#### The task:
Your output should consist solely of the lines from the one with "Dokonaj szybkiego zaku" through the end of the records, reproduced exactly, both ends included.

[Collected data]
————————

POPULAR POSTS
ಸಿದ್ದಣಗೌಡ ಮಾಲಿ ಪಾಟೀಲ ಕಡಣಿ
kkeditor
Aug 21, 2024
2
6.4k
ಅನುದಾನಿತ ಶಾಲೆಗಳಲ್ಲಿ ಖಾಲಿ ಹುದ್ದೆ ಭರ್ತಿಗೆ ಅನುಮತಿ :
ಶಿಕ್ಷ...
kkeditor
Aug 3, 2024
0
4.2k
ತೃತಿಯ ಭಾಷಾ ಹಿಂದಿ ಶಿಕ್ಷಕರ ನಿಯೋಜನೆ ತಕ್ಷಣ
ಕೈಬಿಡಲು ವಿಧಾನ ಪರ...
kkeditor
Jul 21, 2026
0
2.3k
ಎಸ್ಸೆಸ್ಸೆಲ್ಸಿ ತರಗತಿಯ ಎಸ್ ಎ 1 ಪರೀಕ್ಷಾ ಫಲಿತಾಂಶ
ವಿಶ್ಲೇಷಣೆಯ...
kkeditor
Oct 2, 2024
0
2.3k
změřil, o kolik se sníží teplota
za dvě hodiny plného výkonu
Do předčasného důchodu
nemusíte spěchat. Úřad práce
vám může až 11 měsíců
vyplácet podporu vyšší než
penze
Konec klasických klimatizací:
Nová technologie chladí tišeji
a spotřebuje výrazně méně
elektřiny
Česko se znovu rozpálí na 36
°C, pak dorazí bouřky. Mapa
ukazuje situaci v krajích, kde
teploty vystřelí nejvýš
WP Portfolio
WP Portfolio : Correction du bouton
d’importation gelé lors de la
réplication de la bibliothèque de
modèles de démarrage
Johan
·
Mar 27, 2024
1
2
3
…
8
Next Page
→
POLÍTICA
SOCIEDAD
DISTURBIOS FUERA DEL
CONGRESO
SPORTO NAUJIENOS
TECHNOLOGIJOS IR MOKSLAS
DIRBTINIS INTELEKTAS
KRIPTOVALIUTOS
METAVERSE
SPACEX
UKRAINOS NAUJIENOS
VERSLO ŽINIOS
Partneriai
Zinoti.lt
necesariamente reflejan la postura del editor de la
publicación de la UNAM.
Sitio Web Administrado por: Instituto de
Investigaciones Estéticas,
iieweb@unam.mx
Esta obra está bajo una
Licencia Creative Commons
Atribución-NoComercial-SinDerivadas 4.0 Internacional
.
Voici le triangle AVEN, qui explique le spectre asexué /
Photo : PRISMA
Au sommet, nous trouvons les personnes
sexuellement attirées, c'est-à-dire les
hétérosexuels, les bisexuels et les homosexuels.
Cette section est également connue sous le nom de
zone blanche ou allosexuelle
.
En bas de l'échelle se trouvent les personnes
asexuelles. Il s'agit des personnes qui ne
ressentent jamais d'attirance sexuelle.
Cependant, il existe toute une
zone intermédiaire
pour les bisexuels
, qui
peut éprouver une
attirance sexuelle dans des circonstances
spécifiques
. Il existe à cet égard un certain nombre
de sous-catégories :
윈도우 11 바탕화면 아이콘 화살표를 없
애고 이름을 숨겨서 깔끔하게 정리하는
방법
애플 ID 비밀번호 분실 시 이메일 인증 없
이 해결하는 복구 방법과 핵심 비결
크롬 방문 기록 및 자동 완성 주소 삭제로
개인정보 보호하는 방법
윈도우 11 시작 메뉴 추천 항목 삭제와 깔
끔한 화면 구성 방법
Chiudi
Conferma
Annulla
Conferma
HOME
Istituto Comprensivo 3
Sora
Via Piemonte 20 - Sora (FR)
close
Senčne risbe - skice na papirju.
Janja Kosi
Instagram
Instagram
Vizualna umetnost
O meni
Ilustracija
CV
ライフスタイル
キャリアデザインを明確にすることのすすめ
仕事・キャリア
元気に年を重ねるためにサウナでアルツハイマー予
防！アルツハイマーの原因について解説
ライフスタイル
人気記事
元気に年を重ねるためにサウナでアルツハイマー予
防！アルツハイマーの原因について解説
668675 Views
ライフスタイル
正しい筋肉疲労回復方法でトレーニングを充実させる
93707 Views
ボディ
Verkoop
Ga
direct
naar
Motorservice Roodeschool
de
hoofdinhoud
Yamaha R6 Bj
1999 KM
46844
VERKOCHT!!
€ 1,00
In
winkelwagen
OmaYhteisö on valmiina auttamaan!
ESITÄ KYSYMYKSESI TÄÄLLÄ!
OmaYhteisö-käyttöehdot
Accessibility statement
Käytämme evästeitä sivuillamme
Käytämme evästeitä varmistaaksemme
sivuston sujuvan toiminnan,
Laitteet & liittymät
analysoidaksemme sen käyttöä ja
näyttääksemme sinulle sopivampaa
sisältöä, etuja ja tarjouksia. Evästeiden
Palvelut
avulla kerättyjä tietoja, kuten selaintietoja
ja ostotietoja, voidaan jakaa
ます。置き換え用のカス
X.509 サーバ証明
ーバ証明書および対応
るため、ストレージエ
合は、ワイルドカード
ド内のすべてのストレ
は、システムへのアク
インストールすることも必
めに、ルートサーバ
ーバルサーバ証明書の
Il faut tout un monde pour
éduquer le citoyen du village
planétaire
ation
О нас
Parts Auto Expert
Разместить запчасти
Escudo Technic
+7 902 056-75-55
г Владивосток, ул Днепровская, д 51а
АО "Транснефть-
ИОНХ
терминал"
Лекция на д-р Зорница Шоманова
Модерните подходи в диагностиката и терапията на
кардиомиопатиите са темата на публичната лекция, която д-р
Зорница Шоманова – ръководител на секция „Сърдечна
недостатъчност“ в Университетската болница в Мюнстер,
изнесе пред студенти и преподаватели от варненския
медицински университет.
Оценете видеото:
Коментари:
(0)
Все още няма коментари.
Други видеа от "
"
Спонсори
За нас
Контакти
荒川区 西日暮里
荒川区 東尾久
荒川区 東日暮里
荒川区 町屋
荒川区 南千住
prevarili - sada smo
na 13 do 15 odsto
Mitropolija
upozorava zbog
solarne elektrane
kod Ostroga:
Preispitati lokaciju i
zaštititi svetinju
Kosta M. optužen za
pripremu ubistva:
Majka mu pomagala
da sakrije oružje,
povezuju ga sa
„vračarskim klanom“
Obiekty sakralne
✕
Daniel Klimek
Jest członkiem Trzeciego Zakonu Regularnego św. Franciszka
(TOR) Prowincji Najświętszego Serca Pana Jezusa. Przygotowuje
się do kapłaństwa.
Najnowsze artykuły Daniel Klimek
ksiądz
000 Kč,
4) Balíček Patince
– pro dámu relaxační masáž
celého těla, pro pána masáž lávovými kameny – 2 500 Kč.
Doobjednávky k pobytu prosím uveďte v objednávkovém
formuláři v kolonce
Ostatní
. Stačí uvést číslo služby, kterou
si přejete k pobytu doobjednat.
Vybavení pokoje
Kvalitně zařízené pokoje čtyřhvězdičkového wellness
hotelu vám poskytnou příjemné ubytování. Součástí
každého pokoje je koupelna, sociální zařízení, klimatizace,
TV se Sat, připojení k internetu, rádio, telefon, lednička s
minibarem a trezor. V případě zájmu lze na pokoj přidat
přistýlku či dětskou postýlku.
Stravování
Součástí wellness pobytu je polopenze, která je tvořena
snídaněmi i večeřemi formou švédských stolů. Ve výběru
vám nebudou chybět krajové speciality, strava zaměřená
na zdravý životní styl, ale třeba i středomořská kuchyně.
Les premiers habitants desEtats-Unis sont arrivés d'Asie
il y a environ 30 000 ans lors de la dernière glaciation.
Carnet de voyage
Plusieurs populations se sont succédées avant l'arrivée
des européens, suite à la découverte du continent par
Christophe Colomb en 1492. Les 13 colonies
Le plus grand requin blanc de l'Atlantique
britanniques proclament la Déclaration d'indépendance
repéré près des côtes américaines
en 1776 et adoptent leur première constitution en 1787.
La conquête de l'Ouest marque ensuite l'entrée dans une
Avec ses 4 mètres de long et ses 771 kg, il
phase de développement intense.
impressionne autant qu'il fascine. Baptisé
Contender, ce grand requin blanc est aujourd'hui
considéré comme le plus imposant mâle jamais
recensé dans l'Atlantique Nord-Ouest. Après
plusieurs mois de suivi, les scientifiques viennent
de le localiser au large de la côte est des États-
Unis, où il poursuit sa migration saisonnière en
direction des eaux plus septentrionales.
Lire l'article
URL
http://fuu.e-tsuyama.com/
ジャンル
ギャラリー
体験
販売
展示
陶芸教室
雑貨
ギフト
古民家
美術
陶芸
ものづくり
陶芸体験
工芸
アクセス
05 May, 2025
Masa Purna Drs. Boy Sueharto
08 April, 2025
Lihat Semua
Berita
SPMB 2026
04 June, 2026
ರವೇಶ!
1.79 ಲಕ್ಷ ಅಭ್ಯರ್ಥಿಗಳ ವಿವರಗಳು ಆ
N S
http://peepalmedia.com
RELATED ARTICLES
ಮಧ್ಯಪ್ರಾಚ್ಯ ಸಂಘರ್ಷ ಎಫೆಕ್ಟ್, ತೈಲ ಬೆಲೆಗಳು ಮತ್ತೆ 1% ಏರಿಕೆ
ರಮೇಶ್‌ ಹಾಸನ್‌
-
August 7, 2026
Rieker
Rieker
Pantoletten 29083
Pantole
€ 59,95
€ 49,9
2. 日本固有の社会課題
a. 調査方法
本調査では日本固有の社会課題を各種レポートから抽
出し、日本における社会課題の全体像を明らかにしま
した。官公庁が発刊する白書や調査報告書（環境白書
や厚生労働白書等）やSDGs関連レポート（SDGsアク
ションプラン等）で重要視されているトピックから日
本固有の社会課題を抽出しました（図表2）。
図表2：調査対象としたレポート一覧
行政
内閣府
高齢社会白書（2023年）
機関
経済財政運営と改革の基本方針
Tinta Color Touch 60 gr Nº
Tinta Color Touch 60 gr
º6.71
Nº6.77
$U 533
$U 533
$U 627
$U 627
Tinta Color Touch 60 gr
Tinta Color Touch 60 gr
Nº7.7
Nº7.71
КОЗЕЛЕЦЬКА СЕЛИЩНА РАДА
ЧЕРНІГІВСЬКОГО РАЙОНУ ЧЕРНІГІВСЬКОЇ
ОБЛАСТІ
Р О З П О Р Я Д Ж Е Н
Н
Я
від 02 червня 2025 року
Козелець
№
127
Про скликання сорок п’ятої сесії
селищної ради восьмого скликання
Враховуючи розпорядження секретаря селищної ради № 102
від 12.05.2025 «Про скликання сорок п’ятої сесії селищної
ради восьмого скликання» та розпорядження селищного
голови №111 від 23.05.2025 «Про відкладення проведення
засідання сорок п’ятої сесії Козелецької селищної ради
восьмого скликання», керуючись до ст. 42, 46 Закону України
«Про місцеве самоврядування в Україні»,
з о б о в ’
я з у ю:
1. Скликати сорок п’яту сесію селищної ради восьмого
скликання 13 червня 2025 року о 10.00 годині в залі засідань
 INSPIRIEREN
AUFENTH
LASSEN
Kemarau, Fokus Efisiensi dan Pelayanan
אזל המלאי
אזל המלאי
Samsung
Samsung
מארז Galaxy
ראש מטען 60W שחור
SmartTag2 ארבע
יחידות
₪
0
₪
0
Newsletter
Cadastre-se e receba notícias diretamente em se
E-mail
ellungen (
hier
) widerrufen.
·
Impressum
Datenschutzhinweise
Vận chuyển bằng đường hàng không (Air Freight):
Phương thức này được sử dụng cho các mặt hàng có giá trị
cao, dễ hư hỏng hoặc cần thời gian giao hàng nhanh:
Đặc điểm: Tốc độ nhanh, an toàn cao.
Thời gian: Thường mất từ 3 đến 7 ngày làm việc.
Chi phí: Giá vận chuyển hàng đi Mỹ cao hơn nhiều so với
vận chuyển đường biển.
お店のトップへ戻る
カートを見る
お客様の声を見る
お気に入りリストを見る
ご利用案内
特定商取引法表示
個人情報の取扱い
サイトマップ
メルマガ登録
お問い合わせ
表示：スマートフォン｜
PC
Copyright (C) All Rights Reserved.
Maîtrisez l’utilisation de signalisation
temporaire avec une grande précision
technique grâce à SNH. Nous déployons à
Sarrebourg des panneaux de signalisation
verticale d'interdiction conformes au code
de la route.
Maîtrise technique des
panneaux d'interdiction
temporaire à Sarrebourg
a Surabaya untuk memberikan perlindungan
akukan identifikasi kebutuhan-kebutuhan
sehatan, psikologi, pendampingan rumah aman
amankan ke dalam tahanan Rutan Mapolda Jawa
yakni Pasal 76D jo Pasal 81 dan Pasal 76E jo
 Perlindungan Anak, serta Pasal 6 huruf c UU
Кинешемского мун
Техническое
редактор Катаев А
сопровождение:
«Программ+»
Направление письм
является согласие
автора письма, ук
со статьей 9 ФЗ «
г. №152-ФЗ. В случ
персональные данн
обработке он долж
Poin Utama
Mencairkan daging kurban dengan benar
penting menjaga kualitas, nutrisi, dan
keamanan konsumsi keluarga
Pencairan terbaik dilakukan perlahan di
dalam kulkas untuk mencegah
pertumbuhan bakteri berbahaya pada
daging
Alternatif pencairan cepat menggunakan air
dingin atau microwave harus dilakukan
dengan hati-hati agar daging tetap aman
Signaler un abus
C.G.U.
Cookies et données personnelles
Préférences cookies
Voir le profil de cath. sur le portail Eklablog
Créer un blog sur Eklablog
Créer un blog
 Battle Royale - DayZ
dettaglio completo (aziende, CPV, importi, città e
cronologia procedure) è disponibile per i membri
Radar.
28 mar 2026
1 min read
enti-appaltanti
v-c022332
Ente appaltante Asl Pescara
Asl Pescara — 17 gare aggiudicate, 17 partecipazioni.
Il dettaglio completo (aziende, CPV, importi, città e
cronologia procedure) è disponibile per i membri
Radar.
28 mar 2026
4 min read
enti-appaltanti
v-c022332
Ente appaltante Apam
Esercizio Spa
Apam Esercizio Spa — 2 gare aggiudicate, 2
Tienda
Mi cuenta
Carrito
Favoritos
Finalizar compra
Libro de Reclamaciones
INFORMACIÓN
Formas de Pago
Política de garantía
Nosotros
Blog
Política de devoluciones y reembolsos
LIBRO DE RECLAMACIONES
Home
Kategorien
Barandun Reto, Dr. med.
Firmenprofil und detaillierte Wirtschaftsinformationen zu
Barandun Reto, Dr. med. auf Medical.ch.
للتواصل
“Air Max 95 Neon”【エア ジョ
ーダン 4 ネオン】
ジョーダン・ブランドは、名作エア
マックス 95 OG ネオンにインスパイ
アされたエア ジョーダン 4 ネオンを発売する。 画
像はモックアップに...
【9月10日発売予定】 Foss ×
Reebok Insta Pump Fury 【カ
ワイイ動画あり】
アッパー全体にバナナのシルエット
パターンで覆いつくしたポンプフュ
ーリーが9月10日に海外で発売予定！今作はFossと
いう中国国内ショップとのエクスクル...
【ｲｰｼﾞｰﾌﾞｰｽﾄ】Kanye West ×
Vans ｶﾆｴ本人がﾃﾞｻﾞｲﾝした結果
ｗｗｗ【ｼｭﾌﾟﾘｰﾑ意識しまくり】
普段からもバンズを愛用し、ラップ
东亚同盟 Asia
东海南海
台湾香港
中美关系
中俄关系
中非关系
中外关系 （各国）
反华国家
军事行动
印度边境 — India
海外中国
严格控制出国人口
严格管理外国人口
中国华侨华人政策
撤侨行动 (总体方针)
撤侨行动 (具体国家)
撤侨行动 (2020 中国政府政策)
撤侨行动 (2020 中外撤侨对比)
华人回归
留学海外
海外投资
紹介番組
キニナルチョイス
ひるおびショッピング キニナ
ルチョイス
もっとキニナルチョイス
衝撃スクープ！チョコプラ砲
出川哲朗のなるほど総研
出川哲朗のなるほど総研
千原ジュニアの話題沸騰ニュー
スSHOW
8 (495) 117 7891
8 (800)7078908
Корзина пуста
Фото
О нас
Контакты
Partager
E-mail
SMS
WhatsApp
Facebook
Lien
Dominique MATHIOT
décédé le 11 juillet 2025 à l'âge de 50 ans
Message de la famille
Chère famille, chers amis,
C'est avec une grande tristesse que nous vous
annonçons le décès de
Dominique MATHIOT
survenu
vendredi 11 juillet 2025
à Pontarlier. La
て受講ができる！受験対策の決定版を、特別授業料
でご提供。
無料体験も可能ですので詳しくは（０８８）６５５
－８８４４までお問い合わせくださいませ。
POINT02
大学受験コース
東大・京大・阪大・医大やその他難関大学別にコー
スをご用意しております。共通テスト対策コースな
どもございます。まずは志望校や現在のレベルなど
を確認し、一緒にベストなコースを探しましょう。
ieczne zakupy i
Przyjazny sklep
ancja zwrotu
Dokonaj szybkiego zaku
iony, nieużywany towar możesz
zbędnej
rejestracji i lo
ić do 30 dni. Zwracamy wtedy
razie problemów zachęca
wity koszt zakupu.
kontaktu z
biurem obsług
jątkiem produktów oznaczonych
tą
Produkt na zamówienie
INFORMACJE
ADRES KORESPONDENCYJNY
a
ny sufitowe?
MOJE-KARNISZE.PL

————————

#### Solution:
Dokonaj szybkiego zaku
iony, nieużywany towar możesz
zbędnej
rejestracji i lo
ić do 30 dni. Zwracamy wtedy
razie problemów zachęca
wity koszt zakupu.
kontaktu z
biurem obsług
jątkiem produktów oznaczonych
tą
Produkt na zamówienie
INFORMACJE
ADRES KORESPONDENCYJNY
a
ny sufitowe?
MOJE-KARNISZE.PL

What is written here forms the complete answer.